October 3, 2000
The Outcomes Research Institute
The Outcomes Research Group was formed in 1990 at the University of California in San Francisco and became an institute when the group’s administrative center moved to the University of Louisville in May of 2000. The group was formed by anesthesiologists but has always been multi-disciplinary, including members from surgery, critical care, emergency medicine, pain management, pediatrics, physiology, obstetrics and gynecology, and family practice.
The purpose of the Outcomes Research Institute is to facilitate scientific exchange and collaboration in research. Our major interest is coordinating multicenter outcome trials on “patient orientated research that matters.” This can be defined by outcomes that patients are able to distinguish themselves. For example, a variation in say serum potassium may be important but it’s not something that patients can feel or know themselves. In contrast, avoiding an infection is something that patients appropriately take seriously.

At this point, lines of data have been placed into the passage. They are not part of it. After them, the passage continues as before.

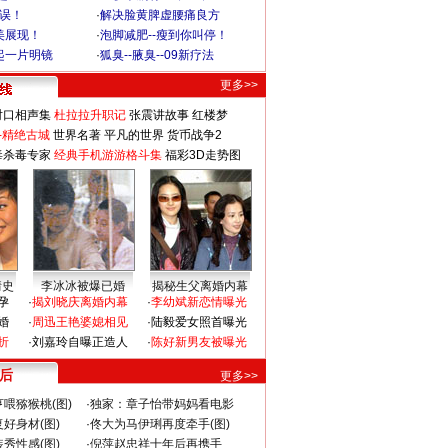
不误！
·
解决脸黄脾虚腰痛良方
美展现！
·
泡脚减肥--瘦到你叫停！
起一片明镜
·
狐臭--腋臭--09新疗法
更多>>
对口相声集
杜拉拉升职记
张震讲故事
红楼梦
-精绝古城
世界名著
平凡的世界
货币战争2
毒杀毒专家
经典手机游游格斗集
福彩3D走势图
情史
李冰冰被爆已婚
揭秘生父离婚内幕
孕
·
揭刘晓庆离婚内幕
·
李幼斌新恋情曝光
婚
·
周迅王艳婆媳相见
·
陆毅爱女照首曝光
折
·
刘嘉玲自曝正造人
·
陈好新男友被曝光
 后
更多>>
喂猕猴桃(图)
·
独家：章子怡带妈妈看电影
好身材(图)
·
佟大为马伊琍再度牵手(图)
秀性感(图)
·
倪萍赵忠祥十年后再携手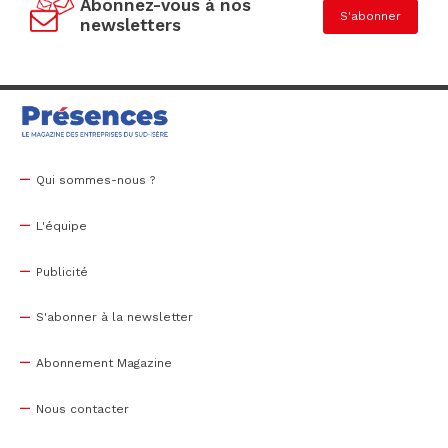
Abonnez-vous à nos
S'abonner
newsletters
Qui sommes-nous ?
L'équipe
Publicité
S'abonner à la newsletter
Abonnement Magazine
Nous contacter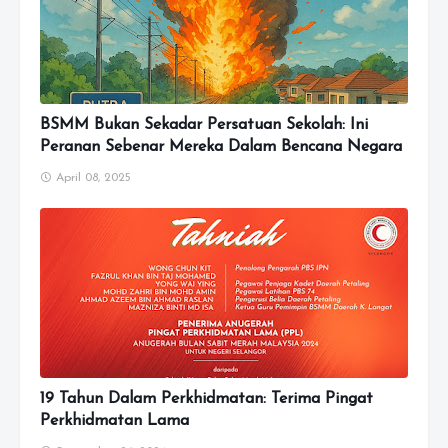
BSMM Bukan Sekadar Persatuan Sekolah: Ini
Peranan Sebenar Mereka Dalam Bencana Negara
April 08, 2025
19 Tahun Dalam Perkhidmatan: Terima Pingat
Perkhidmatan Lama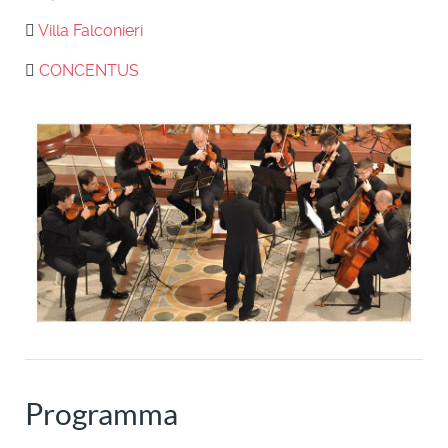
Villa Falconieri
CONCENTUS
Programma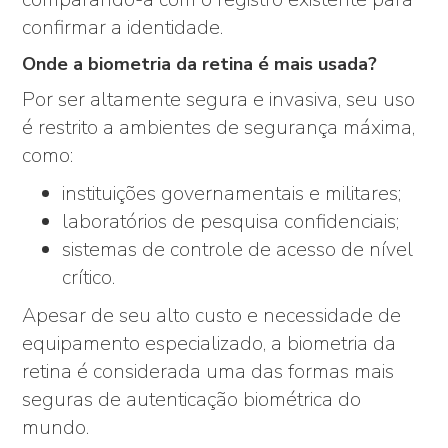
confirmar a identidade.
Onde a biometria da retina é mais usada?
Por ser altamente segura e invasiva, seu uso
é restrito a ambientes de segurança máxima,
como:
instituições governamentais e militares;
laboratórios de pesquisa confidenciais;
sistemas de controle de acesso de nível
crítico.
Apesar de seu alto custo e necessidade de
equipamento especializado, a biometria da
retina é considerada uma das formas mais
seguras de autenticação biométrica do
mundo.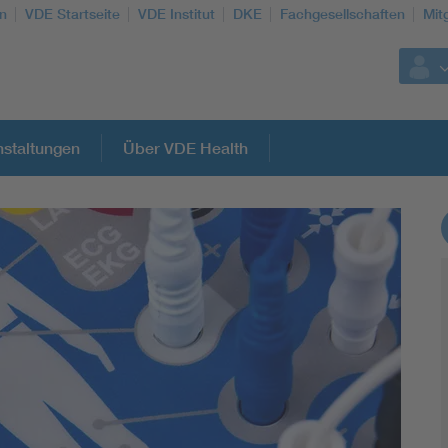
n
VDE Startseite
VDE Institut
DKE
Fachgesellschaften
Mit
staltungen
Über VDE Health
Weitere Themen
Assisted Living
Electromobility
Energy efficiency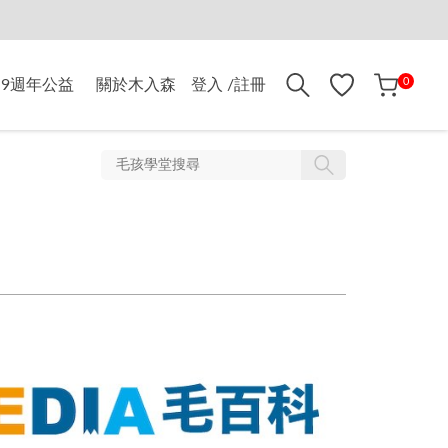
折$500
0
9週年公益
關於木入森
登入 /註冊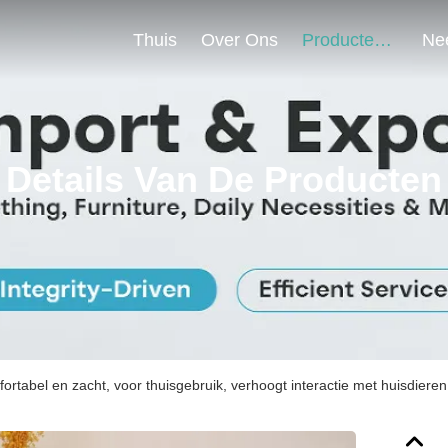
Thuis
Over Ons
Producten
Details Van De Producten
rtabel en zacht, voor thuisgebruik, verhoogt interactie met huisdieren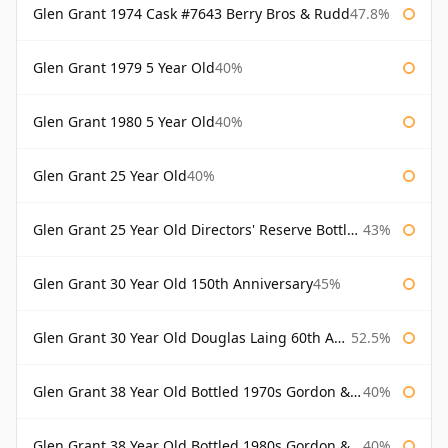
Glen Grant 1974 Cask #7643 Berry Bros & Rudd
47.8%
Glen Grant 1979 5 Year Old
40%
Glen Grant 1980 5 Year Old
40%
Glen Grant 25 Year Old
40%
Glen Grant 25 Year Old Directors' Reserve Bottled 1980s
43%
Glen Grant 30 Year Old 150th Anniversary
45%
Glen Grant 30 Year Old Douglas Laing 60th Anniversary
52.5%
Glen Grant 38 Year Old Bottled 1970s Gordon & Macphail
40%
Glen Grant 38 Year Old Bottled 1980s Gordon & Macphail
40%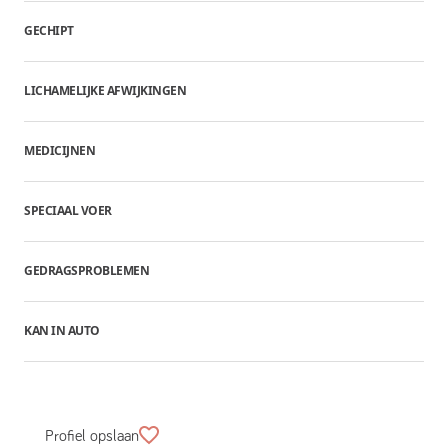
GECHIPT
LICHAMELIJKE AFWIJKINGEN
MEDICIJNEN
SPECIAAL VOER
GEDRAGSPROBLEMEN
KAN IN AUTO
Profiel opslaan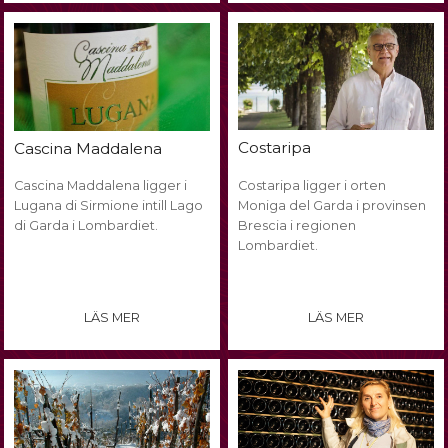
Costaripa
Cascina Maddalena
Cascina Maddalena ligger i
Costaripa ligger i orten
Lugana di Sirmione intill Lago
Moniga del Garda i provinsen
di Garda i Lombardiet.
Brescia i regionen
Lombardiet.
LÄS MER
LÄS MER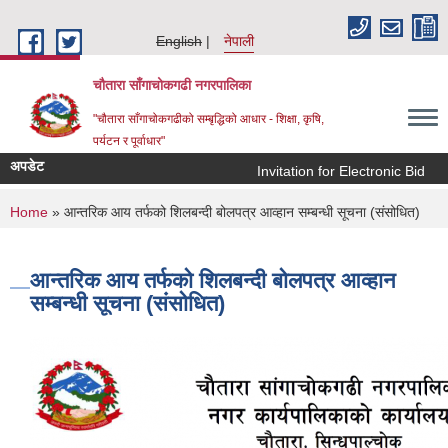
Skip to main content
English
नेपाली
चौतारा साँगाचोकगढी नगरपालिका
"चौतारा साँगाचोकगढीको सम्बृद्धिको आधार - शिक्षा, कृषि,
पर्यटन र पूर्वाधार"
अपडेट
Invitation for Electronic Bid
क
You are here
Home
» आन्तरिक आय तर्फको शिलबन्दी बोलपत्र आव्हान सम्बन्धी सूचना (संसोधित)
आन्तरिक आय तर्फको शिलबन्दी बोलपत्र आव्हान
सम्बन्धी सूचना (संसोधित)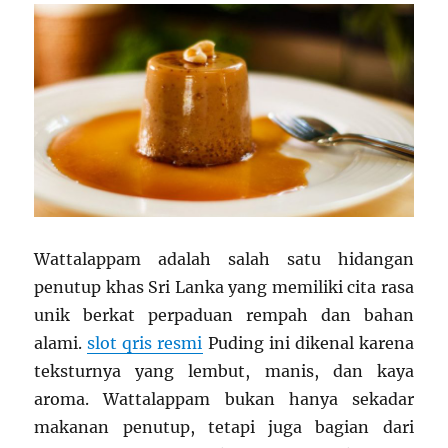
Wattalappam adalah salah satu hidangan
penutup khas Sri Lanka yang memiliki cita rasa
unik berkat perpaduan rempah dan bahan
alami.
slot qris resmi
Puding ini dikenal karena
teksturnya yang lembut, manis, dan kaya
aroma. Wattalappam bukan hanya sekadar
makanan penutup, tetapi juga bagian dari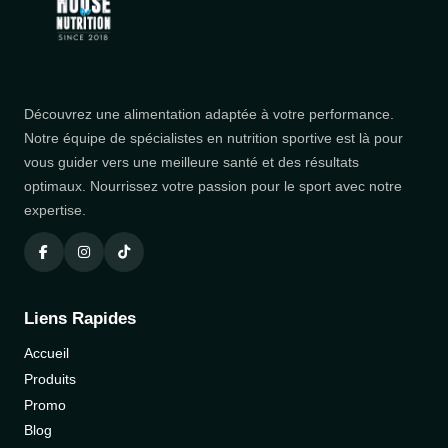
Découvrez une alimentation adaptée à votre performance.
Notre équipe de spécialistes en nutrition sportive est là pour
vous guider vers une meilleure santé et des résultats
optimaux. Nourrissez votre passion pour le sport avec notre
expertise.
Liens Rapides
Accueil
Produits
Promo
Blog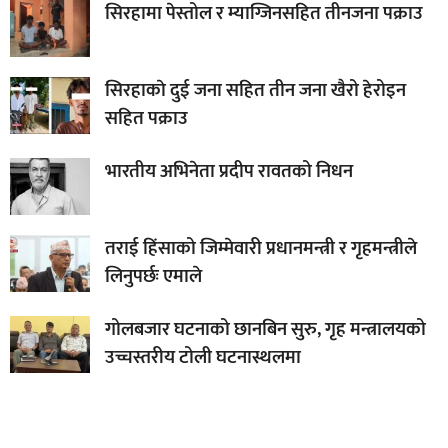
सिरहामा पेस्तोल र म्याग्जिनसहित तीनजना पक्राउ
सिरहाकाे दुई जना सहित तीन जना खैरो हेरोइन
सहित पक्राउ
भारतीय अभिनेता प्रदीप रावतको निधन
तराई हिंसाको जिम्मेवारी प्रधानमन्त्री र गृहमन्त्रीले
लिनुपर्छः एमाले
गोलबजार घटनाको छानबिन सुरु, गृह मन्त्रालयको
उच्चस्तरीय टोली घटनास्थलमा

There are currently more than 75 members of Outcomes Research. An important feature is that these are independent investigators who are distributed over twenty centers in ten countries. The group currently has 60 studies in progress. Many are thermoregulatory and this used to be our major focus. Thermoregulation remains our single biggest area of research, but now constitutes less than half of our projects. Furthermore, that fraction is decreasing rapidly as we expand into surgery, critical care, and emergency medicine.
The 1999 Outcomes Research annual report lists 13 peer review grants along with considerable corporate funding. The group trained nine research fellows from five different countries last year. Outcomes Research also produced 33 full papers that were either published in 1999 or in press at year’s end. I will now provide a few examples of our recent work to show how Outcomes Research functions and the power of this sort of international collaboration.
Surgical opinion was until recently mixed about whether hypothermia increased blood loss by impairing platelet function or reduced it by “thickening the blood.” We therefore tested the hypothesis that mild hypothermia, of the sort that is typical in unwarmed surgical patients, increases bleeding and transfusion requirement. We thus compared blood loss in mildly hypothermic patients, which was the standard of care at the time, with patients who were giving extra warming and therefore kept normothermic. The difference in core temperature was less than 2°C, yet blood loss was significantly greater, by about one unit, in the hypothermic patients. The hypothermic patients also required significantly more allogeneic blood (Schmied H, Kurz A, Sessler DI, Kozek S, Reiter A: Mild intraoperative hypothermia increases blood loss and allogeneic transfusion requirements during total hip arthroplasty. Lancet 1996; 347: 289-292).
The same year we did a study evaluating the effects of mild hypothermia on the resistance to surgical wound infection. Two hundred patients were randomly assigned to mild hypothermia or extra warming. The temperature difference was again less than 2°C. The study was conducted in three European centers. The incidence of surgical wound infection was tripled in the hypothermic patients and these patients stayed in the hospital 20% longer than normothermic patients (Kurz A, Sessler DI, Lenhardt RA, Study of wound infections and temperature group: Perioperative normothermia to reduce the incidence of surgical-wound infection and shorten hospitalization. N Engl J Med 1996; 334: 1209-1215). In related studies, we have shown that maintaining perioperative normothermia markedly reduces the duration of action of the muscle relaxants vecuronium and atracurium which facilitates intraoperative management. Normothermia also reduces the duration of postanesthetic recovery and improves thermal comfort. Largely as a result of these studies, it is now standard of care to maintain intraoperative normothermia.
The group’s important recent work includes a series of studies evaluating perioperative oxygen administration. Conventionally, surgical patients are given 30% oxygen. However, last year we showed that giving extra oxygen halves the risk of postoperative nausea and vomiting and — critically — halves the risk of surgical wound infection (Greif R, Akça O, Horn E-P, Kurz A, Sessler DI, Outcomes Research Group: Supplemental perioperative oxygen to reduce the incidence of surgical wound infection. N Engl J Med 2000; 342: 161-167). We also showed that giving extra oxygen does not cause complications such as pulmonary collapse or impaired lung function.
An additional advantage of this treatment is that oxygen is easy to give and remarkably inexpensive. Medical oxygen costs one thousandth of a cent per liter; it is forty times less expensive than tap water! This translates to a per-patient cost of only a few cents. Supplemental perioperative oxygen has thus already been widely adapted because the benefits are substantial, the risk is trivial, and the cost is negligible.
In summary, the purpose of the Outcomes Research Institute is to facilitate research collaboration and to provide an infrastructure for effective research. The examples above show how we have used this innovative research model to evaluate inexpensive treatments that are likely to profoundly improve the health and wellbeing of our patients.